E Carminha, quem diria, acabou no Irajá

Presidente do Supremo, Cármen Lúcia

E Cármen Lúcia, a ministra que veio redimir o Supremo, voltou a falar demais. E do mesmo réu. E do mesmo partido. Cármen Lúcia abriu na quinta, 01/02, os trabalhos do Judiciário em 2018, lado a lado com Michel Temer, mais Rodrigo Maia e Eunício Oliveira, nata da política, com um discurso que, disfarçado de defesa da Justiça, virou uma peça panfletária contra Lula e o PT. Numa fala sem improviso, disse ser “inadmissível e inaceitável” atacar a instituição. Não citou ninguém, nem precisava. Uma pessoa, disse ela, pode até discordar de uma decisão judicial, mas deve fazer a reclamação dentro dos “meios legais”. Para ela, “justiça individual” é vingança. Na semana passada, após a condenação de Lula no TRF-4, aliados do líder nas pesquisas eleitorais contestaram a legitimidade da decisão. Em nota o PT chegou a classificar o julgamento como uma “farsa judicial”. A pregação, por próceres petistas, de “desrespeito a decisões judiciais”, tem incomodado até gente de dentro de casa. Até aí, como diria o sujeito despencando do alto do prédio, é parte da queda.

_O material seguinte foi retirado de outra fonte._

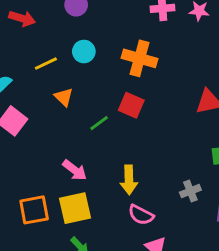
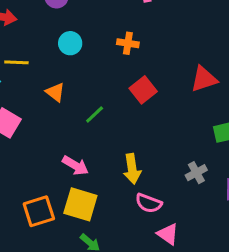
orange cross: (140, 58) -> (128, 43), size x0.6
yellow line: (46, 64) -> (16, 62), moved, turned 35
red square: (131, 105) -> (143, 90), moved, turned 35
yellow square: (75, 208) -> (80, 204), turned 36

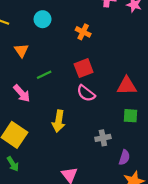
red triangle: (204, 79) -> (127, 86), moved
pink arrow: (75, 166) -> (22, 93), moved
pink semicircle: (149, 203) -> (86, 93), moved

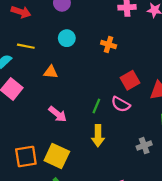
orange triangle: (21, 50) -> (51, 72), turned -40
red square: (84, 68) -> (130, 80), moved
green line: (44, 75) -> (96, 106), moved, turned -32

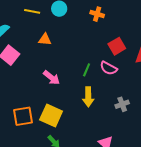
yellow line: (26, 46) -> (32, 11), moved
gray cross: (144, 146) -> (122, 104), moved

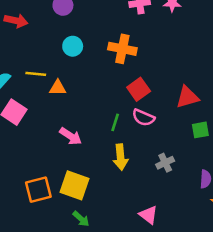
yellow line: (32, 11) -> (36, 74), moved
orange cross: (97, 14) -> (122, 49), size x1.5
red square: (117, 46) -> (139, 89), moved

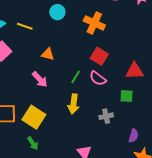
orange triangle: (58, 88) -> (48, 54), moved
red square: (139, 89) -> (99, 56), turned -36
green square: (200, 130) -> (127, 96), moved

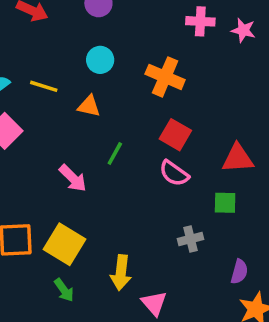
orange triangle: (48, 54) -> (89, 106), moved
green line: (76, 77) -> (115, 154), moved
yellow arrow: (73, 104) -> (121, 273), moved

O PT, estratégia ou não, foi over. Bem over. Mas não mais que o Senado ao ignorar decisão do STF e manter Renan Calheiros na Presidência da Casa. Não mais que Michel Temer ao barrar no Congresso, com métodos pouco republicanos, duas denúncias contra ele, preservando seu mandato. Não mais que o Senado ao derrubar decisão do Supremo que havia determinado o afastamento de Aécio Neves do mandato. E por aí vai. Então porque o discurso de Carminha só tem a direção do PT? Alguns dias atrás, na noite de segunda, 29, em jantar com empresários e jornalistas, a presidente do Supremo já avisara que a Suprema Corte vai se “apequenar” se usar a condenação de Lula a 12 anos e 1 mês de cadeia como pretexto para alterar a norma que prevê a prisão de condenados na primeira e na segunda instância do Judiciário. Norma, aliás, que faz parte do nosso revisionismo judicial. Se você acha que é correto que ela antecipe o seu julgamento em uma causa polêmica como essa, e longe do concesso interno, ande duas casas. E jogue os dados.

A decomposição da imagem de Cármen Lúcia coincide com a desintegração do Supremo, hoje tratado, sem ressalvas e cerimônia, como um tribunal passional e parcial. Cármen Lúcia, a presidente com dois acentos, tem cristalizado a crença de que o Supremo hoje é tudo, menos insuspeito, como já se sabe do Ministério Público. Como já escrevi aqui antes, a relativização do devido processo legal, do direito de defesa, da presunção da inocência e do ônus da prova chegaram ao seu grau supremo. Dogmas do nosso sistema jurídico, considerados intocáveis até algum tempo atrás, perderam para o revisionismo da Suprema Corte. Que começou, se bem lembro, quando o tribunal decidiu mudar seus paradigmas para condenar os réus da Ação Penal 470, o processo do mensalão. Levado pelos holofotes, pela transmissão ao vivo, pela irresistível e popular corrente condenatória. Princípios constitucionais construídos ao longo da vida não valem muita coisa nos tempos atuais. A Justiça hoje é tão cega quanto o telescópio Hubble. E o Gilmar Mendes preocupado com os apupos no avião. Bela desculpa para usar os aviões da FAB.